Activity: Filter the records below and copy every line containing the word "Stiftungen".

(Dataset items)
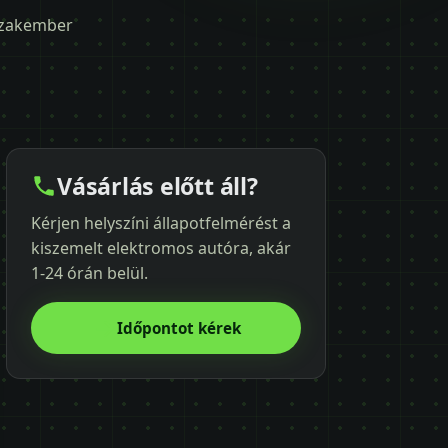
 szakember
Vásárlás előtt áll?
Kérjen helyszíni állapotfelmérést a
kiszemelt elektromos autóra, akár
1-24 órán belül.
Időpontot kérek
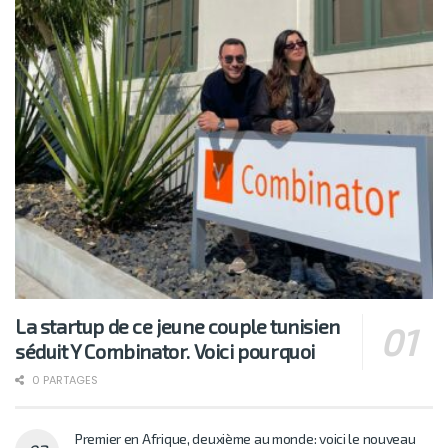
La startup de ce jeune couple tunisien
séduit Y Combinator. Voici pourquoi
0 PARTAGES
Premier en Afrique, deuxième au monde: voici le nouveau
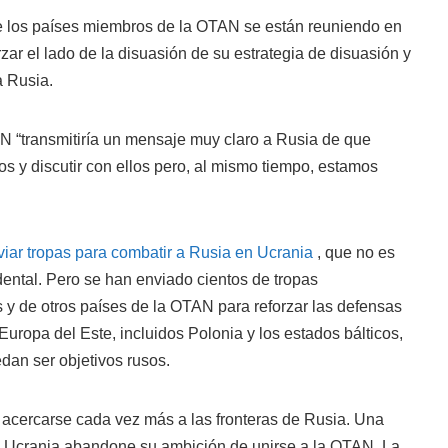
e los países miembros de la OTAN se están reuniendo en
rzar el lado de la disuasión de su estrategia de disuasión y
a Rusia.
AN “transmitiría un mensaje muy claro a Rusia de que
os y discutir con ellos pero, al mismo tiempo, estamos
ar tropas para combatir a Rusia en Ucrania
, que no es
ental. Pero se han enviado cientos de tropas
 y de otros países de la OTAN para reforzar las defensas
uropa del Este, incluidos Polonia y los estados bálticos,
an ser objetivos rusos.
cercarse cada vez más a las fronteras de Rusia. Una
 Ucrania abandone su ambición de unirse a la OTAN. La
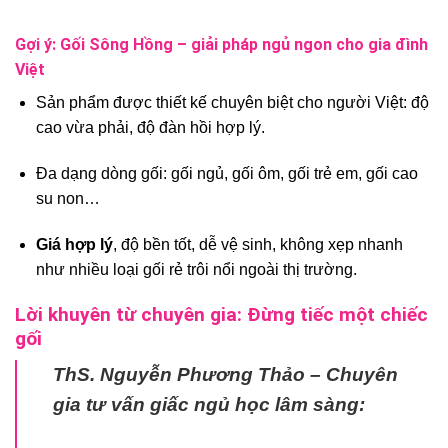
Gợi ý: Gối Sông Hồng – giải pháp ngủ ngon cho gia đình
Việt
Sản phẩm được thiết kế chuyên biệt cho người Việt: độ
cao vừa phải, độ đàn hồi hợp lý.
Đa dạng dòng gối: gối ngủ, gối ôm, gối trẻ em, gối cao
su non…
Giá hợp lý
, độ bền tốt, dễ vệ sinh, không xẹp nhanh
như nhiều loại gối rẻ trôi nổi ngoài thị trường.
Lời khuyên từ chuyên gia: Đừng tiếc một chiếc
gối
ThS. Nguyễn Phương Thảo – Chuyên
gia tư vấn giấc ngủ học lâm sàng:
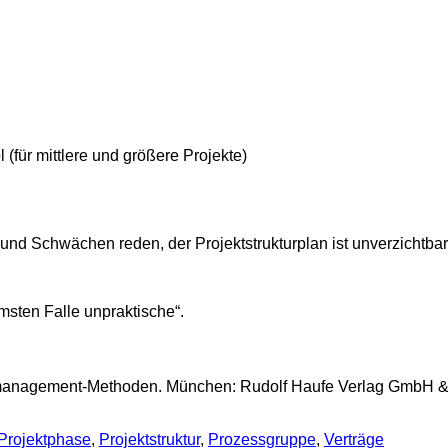
 (für mittlere und größere Projekte)
d Schwächen reden, der Projektstrukturplan ist unverzichtbar
msten Falle unpraktische“.
management-Methoden. München: Rudolf Haufe Verlag GmbH & Co.K
Projektphase
,
Projektstruktur
,
Prozessgruppe
,
Verträge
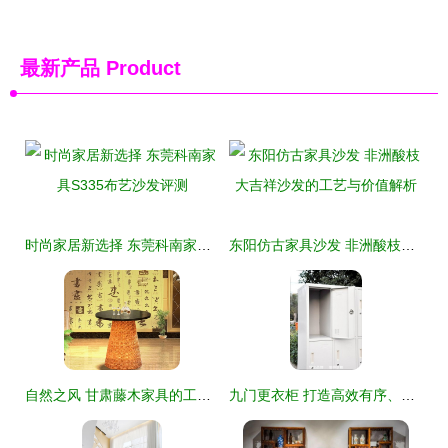
最新产品
Product
时尚家居新选择 东莞科南家具S335布艺沙发评测
东阳仿古家具沙发 非洲酸枝大吉祥沙发的工艺与价值解析
自然之风 甘肃藤木家具的工艺美学与实用魅力
九门更衣柜 打造高效有序、洁净温感的现代办公空间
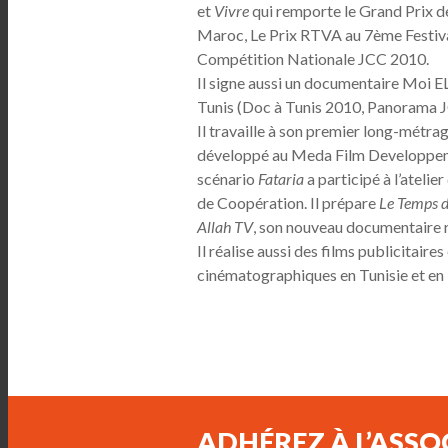
et
Vivre
qui remporte le Grand Prix d
Maroc, Le Prix RTVA au 7ème Festival 
Compétition Nationale JCC 2010.
Il signe aussi un documentaire Moi EL
Tunis (Doc à Tunis 2010, Panorama 
Il travaille à son premier long-métra
développé au Meda Film Developpeme
scénario
Fataria
a participé à l’atelie
de Coopération. Il prépare
Le Temps 
Allah TV
, son nouveau documentaire
Il réalise aussi des films publicitaire
cinématographiques en Tunisie et en Fr
ADHÉREZ À L’ASSO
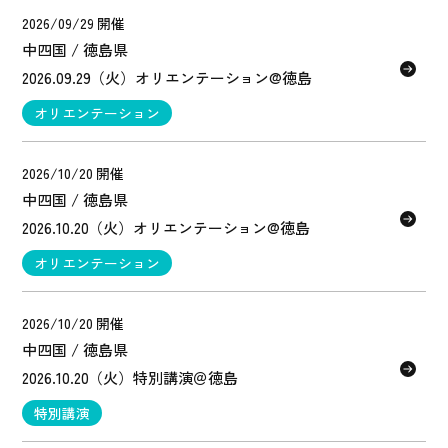
2026/09/29 開催
中四国 / 徳島県
2026.09.29（火）オリエンテーション@徳島
オリエンテーション
2026/10/20 開催
中四国 / 徳島県
2026.10.20（火）オリエンテーション@徳島
オリエンテーション
2026/10/20 開催
中四国 / 徳島県
2026.10.20（火）特別講演＠徳島
特別講演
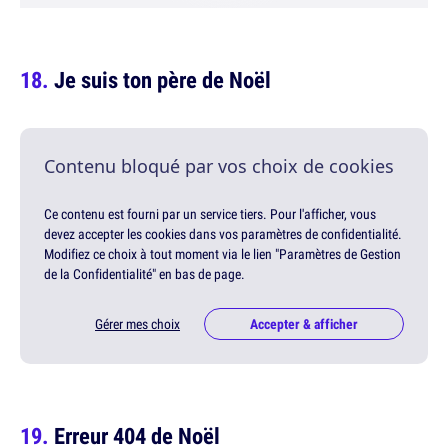
Je suis ton père de Noël
Contenu bloqué par vos choix de cookies
Ce contenu est fourni par un service tiers. Pour l'afficher, vous
devez accepter les cookies dans vos paramètres de confidentialité.
Modifiez ce choix à tout moment via le lien "Paramètres de Gestion
de la Confidentialité" en bas de page.
Gérer mes choix
Accepter & afficher
Erreur 404 de Noël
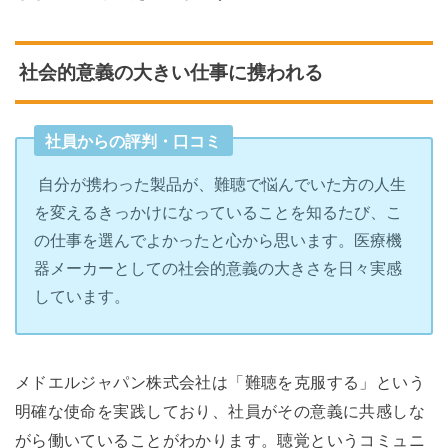
社会的意義の大きい仕事に携われる
社員からの評判・口コミ
自分が携わった製品が、難聴で悩んでいた方の人生
を変えるきっかけになっていることを知るたび、こ
の仕事を選んでよかったと心から思います。医療機
器メーカーとしての社会的意義の大きさを日々実感
しています。
メドエルジャパン株式会社は「難聴を克服する」という
明確な使命を実践しており、社員がその意義に共感しな
がら働いていることがわかります。聴覚というコミュニ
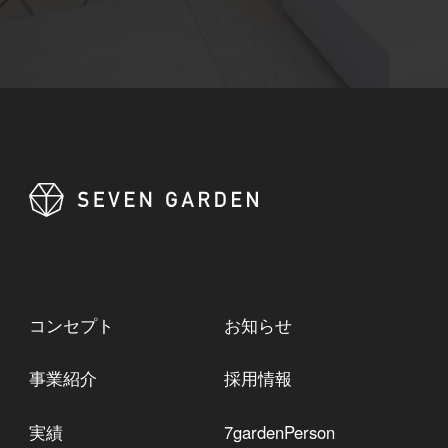
コンセプト
お知らせ
事業紹介
採用情報
実績
7gardenPerson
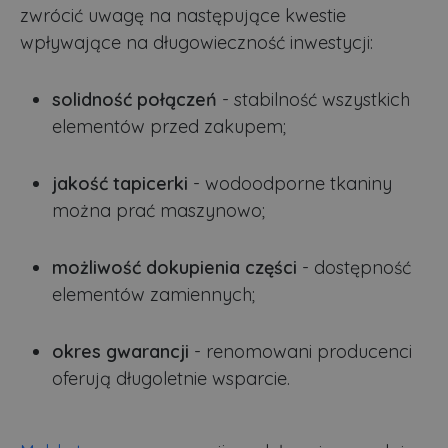
zwrócić uwagę na następujące kwestie
wpływające na długowieczność inwestycji:
solidność połączeń
- stabilność wszystkich
elementów przed zakupem;
jakość tapicerki
- wodoodporne tkaniny
można prać maszynowo;
możliwość dokupienia części
- dostępność
elementów zamiennych;
okres gwarancji
- renomowani producenci
oferują długoletnie wsparcie.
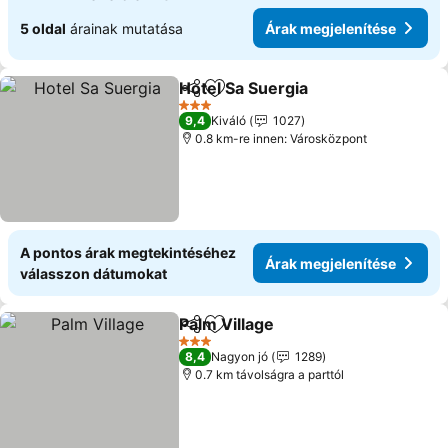
5 oldal
árainak mutatása
Árak megjelenítése
Hotel Sa Suergia
Megosztás
Hozzáadás a kedvencekhez
Árak megj
3 Kategória
9,4
Kiváló
1027
0.8 km-re innen: Városközpont
A pontos árak megtekintéséhez
Árak megjelenítése
válasszon dátumokat
Palm Village
Megosztás
Hozzáadás a kedvencekhez
Árak megjelen
3 Kategória
8,4
Nagyon jó
1289
0.7 km távolságra a parttól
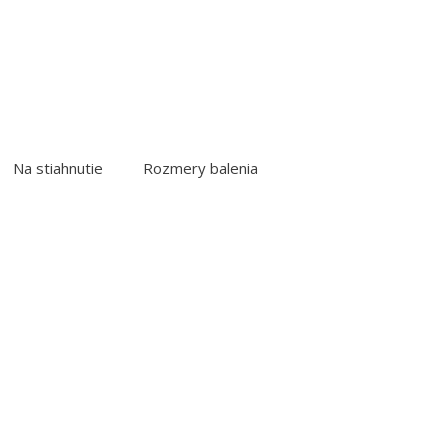
Na stiahnutie
Rozmery balenia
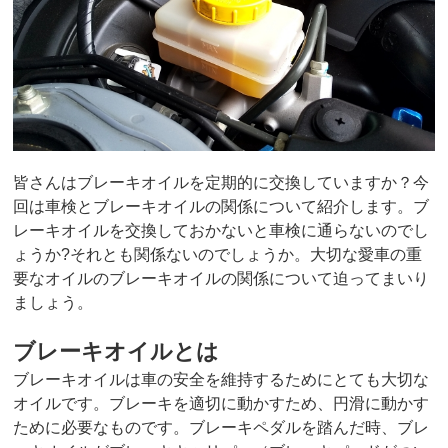
皆さんはブレーキオイルを定期的に交換していますか？今
回は車検とブレーキオイルの関係について紹介します。ブ
レーキオイルを交換しておかないと車検に通らないのでし
ょうか?それとも関係ないのでしょうか。大切な愛車の重
要なオイルのブレーキオイルの関係について迫ってまいり
ましょう。
ブレーキオイルとは
ブレーキオイルは車の安全を維持するためにとても大切な
オイルです。ブレーキを適切に動かすため、円滑に動かす
ために必要なものです。ブレーキペダルを踏んだ時、ブレ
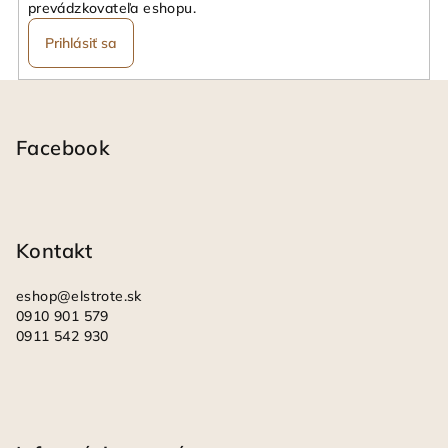
prevádzkovateľa eshopu.
Prihlásiť sa
Z
á
p
Facebook
ä
t
i
Kontakt
e
eshop
@
elstrote.sk
0910 901 579
0911 542 930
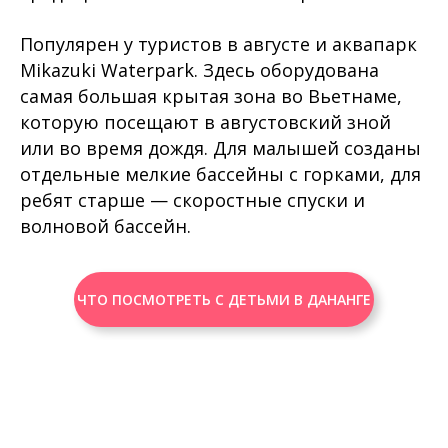
Популярен у туристов в августе и аквапарк
Mikazuki Waterpark. Здесь оборудована
самая большая крытая зона во Вьетнаме,
которую посещают в августовский зной
или во время дождя. Для малышей созданы
отдельные мелкие бассейны с горками, для
ребят старше — скоростные спуски и
волновой бассейн.
ЧТО ПОСМОТРЕТЬ С ДЕТЬМИ В ДАНАНГЕ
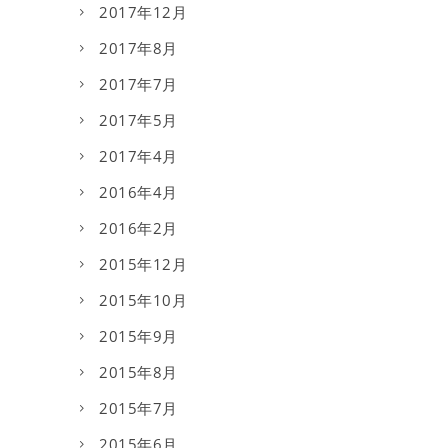
2017年12月
2017年8月
2017年7月
2017年5月
2017年4月
2016年4月
2016年2月
2015年12月
2015年10月
2015年9月
2015年8月
2015年7月
2015年6月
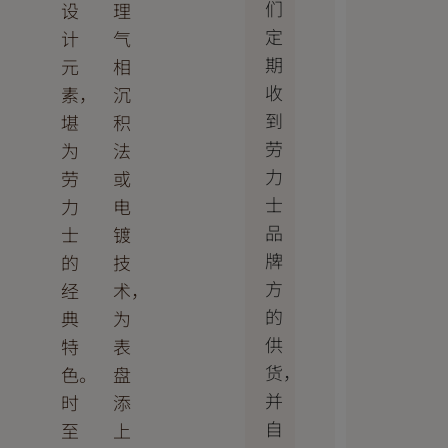
们
设
理
定
计
气
期
元
相
收
素，
沉
到
堪
积
劳
为
法
力
劳
或
士
力
电
品
士
镀
牌
的
技
方
经
术，
的
典
为
供
特
表
货，
色。
盘
并
时
添
自
至
上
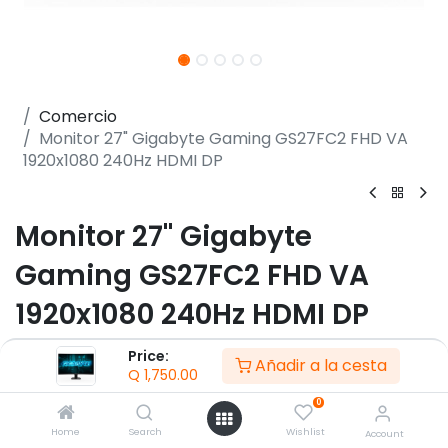
Comercio
Monitor 27" Gigabyte Gaming GS27FC2 FHD VA
1920x1080 240Hz HDMI DP
Monitor 27" Gigabyte
Gaming GS27FC2 FHD VA
1920x1080 240Hz HDMI DP
(0 reseña)
Price:
Añadir a la cesta
Q
1,750.00
- Pantalla (diagonal) 27" VA LED 1500R
- Resolución de 1920 x 1080 (FHD)
0
- Tasa de refresco 240 Hz
Home
Search
Wishlist
Account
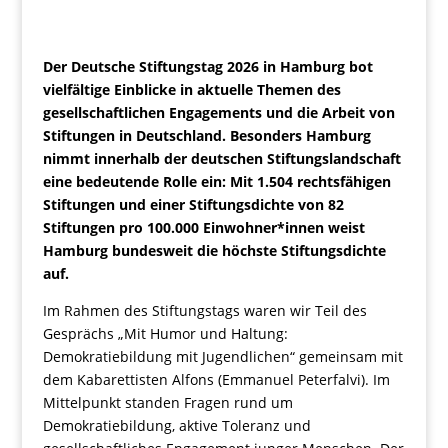
Der Deutsche Stiftungstag 2026 in Hamburg bot
vielfältige Einblicke in aktuelle Themen des
gesellschaftlichen Engagements und die Arbeit von
Stiftungen in Deutschland. Besonders Hamburg
nimmt innerhalb der deutschen Stiftungslandschaft
eine bedeutende Rolle ein: Mit 1.504 rechtsfähigen
Stiftungen und einer Stiftungsdichte von 82
Stiftungen pro 100.000 Einwohner*innen weist
Hamburg bundesweit die höchste Stiftungsdichte
auf.
Im Rahmen des Stiftungstags waren wir Teil des
Gesprächs „Mit Humor und Haltung:
Demokratiebildung mit Jugendlichen“ gemeinsam mit
dem Kabarettisten Alfons (Emmanuel Peterfalvi). Im
Mittelpunkt standen Fragen rund um
Demokratiebildung, aktive Toleranz und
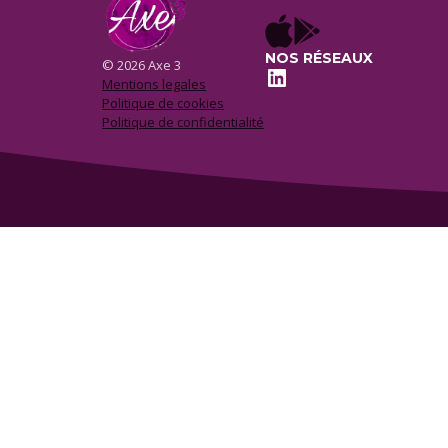
NOS RÉSEAUX
© 2026 Axe 3
LinkedIn
Mentions legales
Politique de cookies
Politique de confidentialité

Exercise result:
Stiftungen in Deutschland. Besonders Hamburg
Stiftungen und einer Stiftungsdichte von 82
Stiftungen pro 100.000 Einwohner*innen weist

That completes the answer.